**TASK GOAL:** Print out the data precisely as it appears here, with no pictures.

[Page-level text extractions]
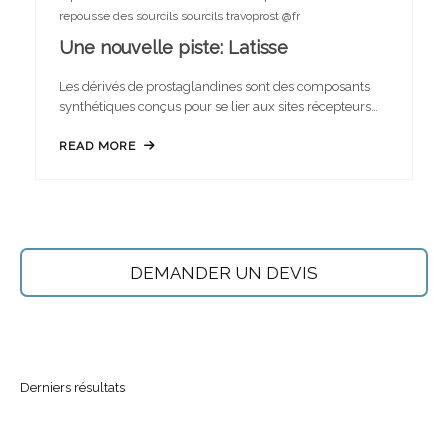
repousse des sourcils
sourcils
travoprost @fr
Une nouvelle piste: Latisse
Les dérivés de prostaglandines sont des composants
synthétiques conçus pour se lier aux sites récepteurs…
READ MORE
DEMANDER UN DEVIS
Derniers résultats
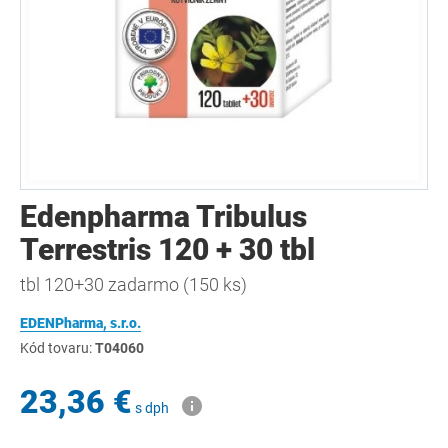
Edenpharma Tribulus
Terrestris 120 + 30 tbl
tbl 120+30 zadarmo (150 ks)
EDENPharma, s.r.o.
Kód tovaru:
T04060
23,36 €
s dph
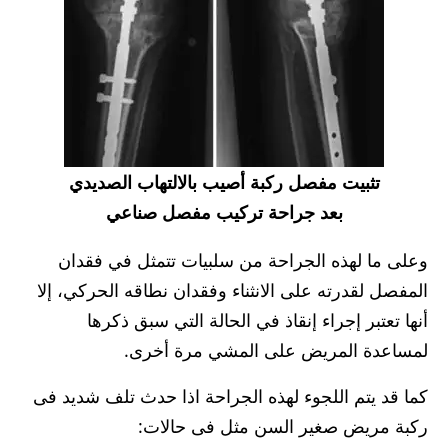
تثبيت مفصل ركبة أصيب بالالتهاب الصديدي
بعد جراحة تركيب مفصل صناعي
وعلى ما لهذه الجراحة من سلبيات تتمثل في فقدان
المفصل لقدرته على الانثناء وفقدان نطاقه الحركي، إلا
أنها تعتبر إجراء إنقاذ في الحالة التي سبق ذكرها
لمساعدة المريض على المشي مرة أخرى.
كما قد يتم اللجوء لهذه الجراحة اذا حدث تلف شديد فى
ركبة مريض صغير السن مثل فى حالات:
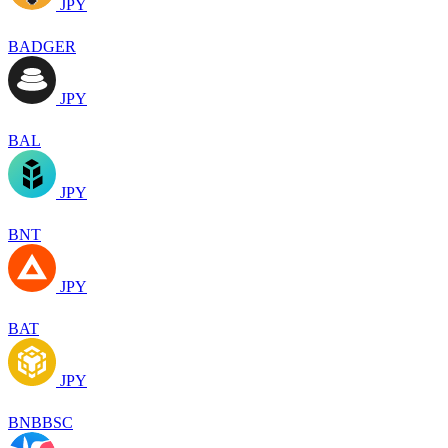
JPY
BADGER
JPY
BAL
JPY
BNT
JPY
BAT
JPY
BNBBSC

**RESPONSE AREA:**
repousse des sourcils
sourcils
travoprost @fr
Une nouvelle piste: Latisse
Les dérivés de prostaglandines sont des composants
synthétiques conçus pour se lier aux sites récepteurs…
READ MORE
DEMANDER UN DEVIS
Derniers résultats
Edenpharma Tribulus
Terrestris 120 + 30 tbl
tbl 120+30 zadarmo (150 ks)
EDENPharma, s.r.o.
Kód tovaru:
T04060
23,36 €
s dph
تثبيت مفصل ركبة أصيب بالالتهاب الصديدي
بعد جراحة تركيب مفصل صناعي
وعلى ما لهذه الجراحة من سلبيات تتمثل في فقدان
المفصل لقدرته على الانثناء وفقدان نطاقه الحركي، إلا
أنها تعتبر إجراء إنقاذ في الحالة التي سبق ذكرها
لمساعدة المريض على المشي مرة أخرى.
كما قد يتم اللجوء لهذه الجراحة اذا حدث تلف شديد فى
ركبة مريض صغير السن مثل فى حالات:
JPY
BADGER
JPY
BAL
JPY
BNT
JPY
BAT
JPY
BNBBSC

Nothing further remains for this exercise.